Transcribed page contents
--- START ---
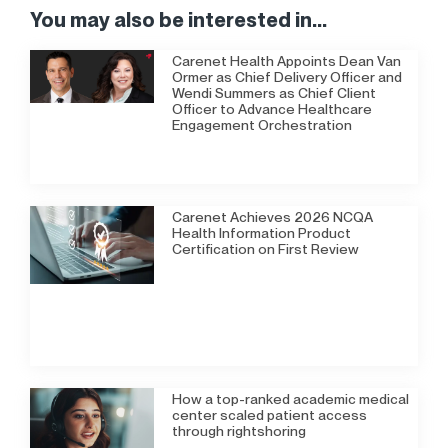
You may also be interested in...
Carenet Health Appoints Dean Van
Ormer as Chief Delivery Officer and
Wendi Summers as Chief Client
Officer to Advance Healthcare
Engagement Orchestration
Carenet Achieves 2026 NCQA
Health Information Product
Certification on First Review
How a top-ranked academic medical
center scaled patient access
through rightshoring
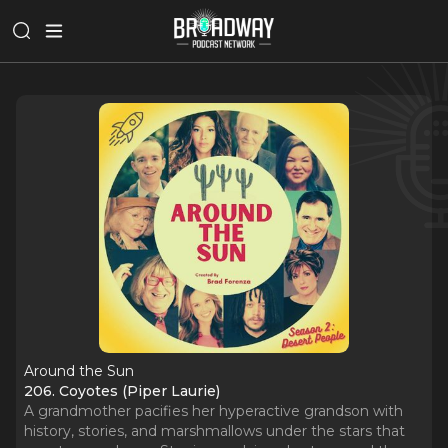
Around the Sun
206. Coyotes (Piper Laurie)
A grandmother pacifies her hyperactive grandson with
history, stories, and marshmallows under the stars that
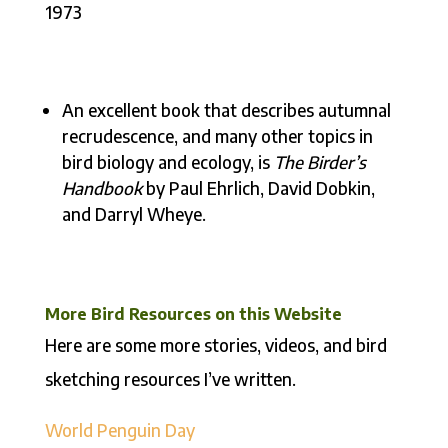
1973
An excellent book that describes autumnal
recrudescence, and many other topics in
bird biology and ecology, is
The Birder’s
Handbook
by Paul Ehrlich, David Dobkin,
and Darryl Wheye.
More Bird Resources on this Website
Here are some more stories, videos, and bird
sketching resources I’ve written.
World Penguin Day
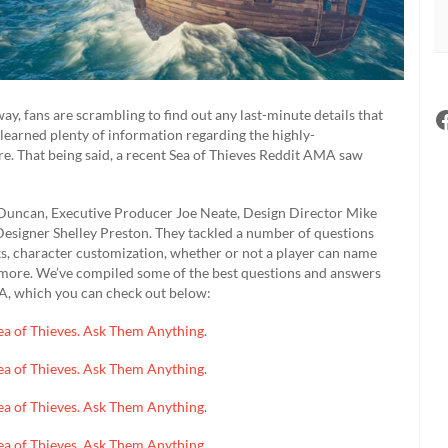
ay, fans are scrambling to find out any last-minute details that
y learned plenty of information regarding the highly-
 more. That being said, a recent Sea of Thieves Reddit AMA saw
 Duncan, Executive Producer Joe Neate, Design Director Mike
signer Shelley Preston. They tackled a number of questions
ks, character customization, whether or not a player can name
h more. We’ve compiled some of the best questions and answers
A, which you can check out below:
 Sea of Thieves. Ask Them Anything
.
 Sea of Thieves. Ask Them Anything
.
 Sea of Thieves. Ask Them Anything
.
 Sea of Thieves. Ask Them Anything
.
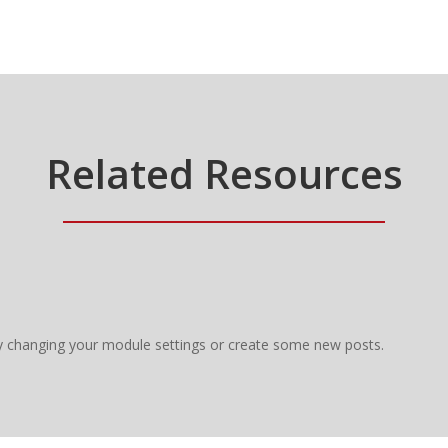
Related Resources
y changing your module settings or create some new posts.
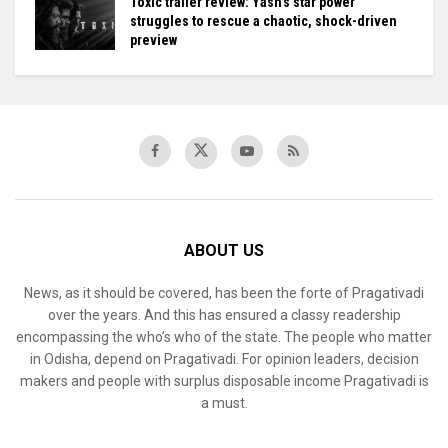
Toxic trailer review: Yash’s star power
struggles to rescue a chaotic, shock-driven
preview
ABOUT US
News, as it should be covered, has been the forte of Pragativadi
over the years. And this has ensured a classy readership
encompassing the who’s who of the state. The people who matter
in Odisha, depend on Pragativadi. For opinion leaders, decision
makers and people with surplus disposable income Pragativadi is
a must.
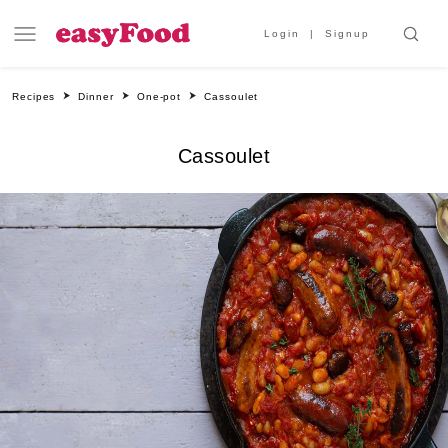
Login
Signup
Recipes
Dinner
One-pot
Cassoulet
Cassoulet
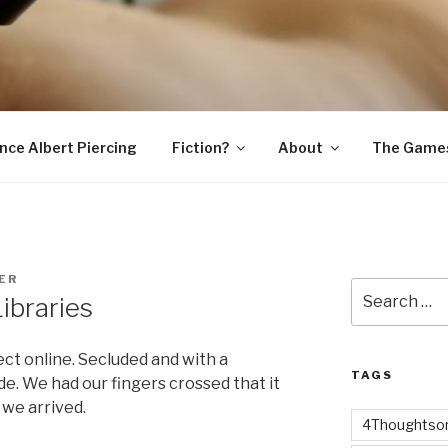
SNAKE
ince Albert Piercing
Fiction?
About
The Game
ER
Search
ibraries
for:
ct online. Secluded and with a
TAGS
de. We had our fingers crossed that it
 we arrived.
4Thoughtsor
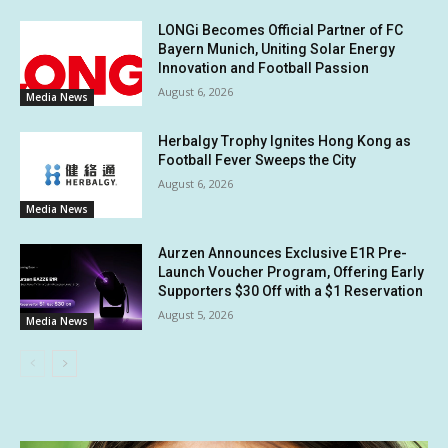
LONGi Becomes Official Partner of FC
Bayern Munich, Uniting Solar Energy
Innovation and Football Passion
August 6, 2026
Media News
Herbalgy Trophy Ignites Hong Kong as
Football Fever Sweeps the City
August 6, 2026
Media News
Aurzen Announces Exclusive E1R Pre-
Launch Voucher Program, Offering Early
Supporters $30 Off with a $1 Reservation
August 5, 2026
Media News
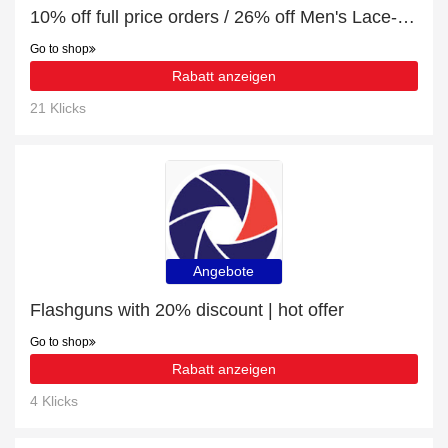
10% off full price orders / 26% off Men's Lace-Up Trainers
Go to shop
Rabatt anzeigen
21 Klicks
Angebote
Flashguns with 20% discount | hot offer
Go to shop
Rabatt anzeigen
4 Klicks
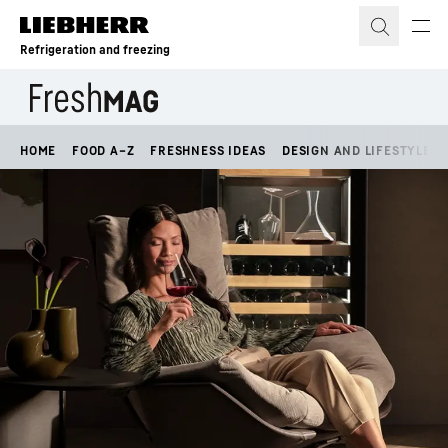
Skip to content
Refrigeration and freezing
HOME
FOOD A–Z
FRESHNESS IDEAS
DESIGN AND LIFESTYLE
--- END ---
--- START ---
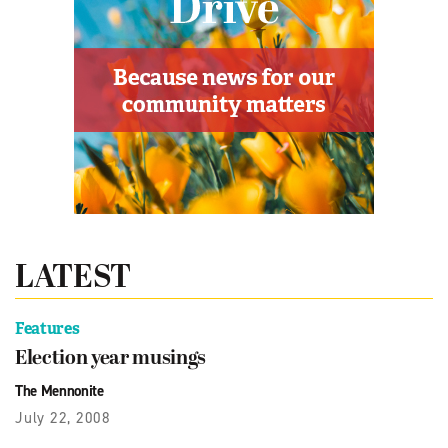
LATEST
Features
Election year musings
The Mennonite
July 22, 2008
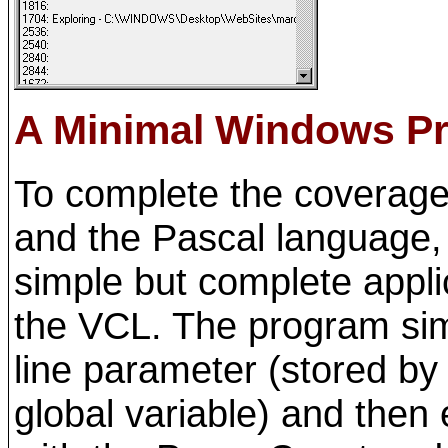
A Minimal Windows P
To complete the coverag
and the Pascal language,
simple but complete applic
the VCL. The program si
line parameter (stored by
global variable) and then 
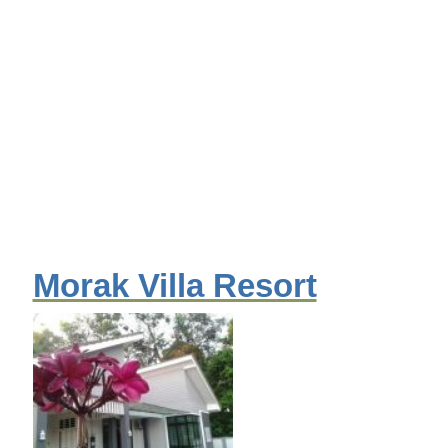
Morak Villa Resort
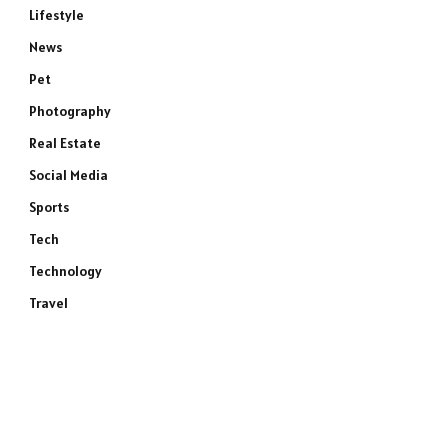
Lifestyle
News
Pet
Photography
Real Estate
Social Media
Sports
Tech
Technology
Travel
--- END ---
Of the lines above, extract only those from the line with "You may also be interested in..." to the line with "How a top-ranked academic medical", both included, exactly as written.

You may also be interested in...
Carenet Health Appoints Dean Van
Ormer as Chief Delivery Officer and
Wendi Summers as Chief Client
Officer to Advance Healthcare
Engagement Orchestration
Carenet Achieves 2026 NCQA
Health Information Product
Certification on First Review
How a top-ranked academic medical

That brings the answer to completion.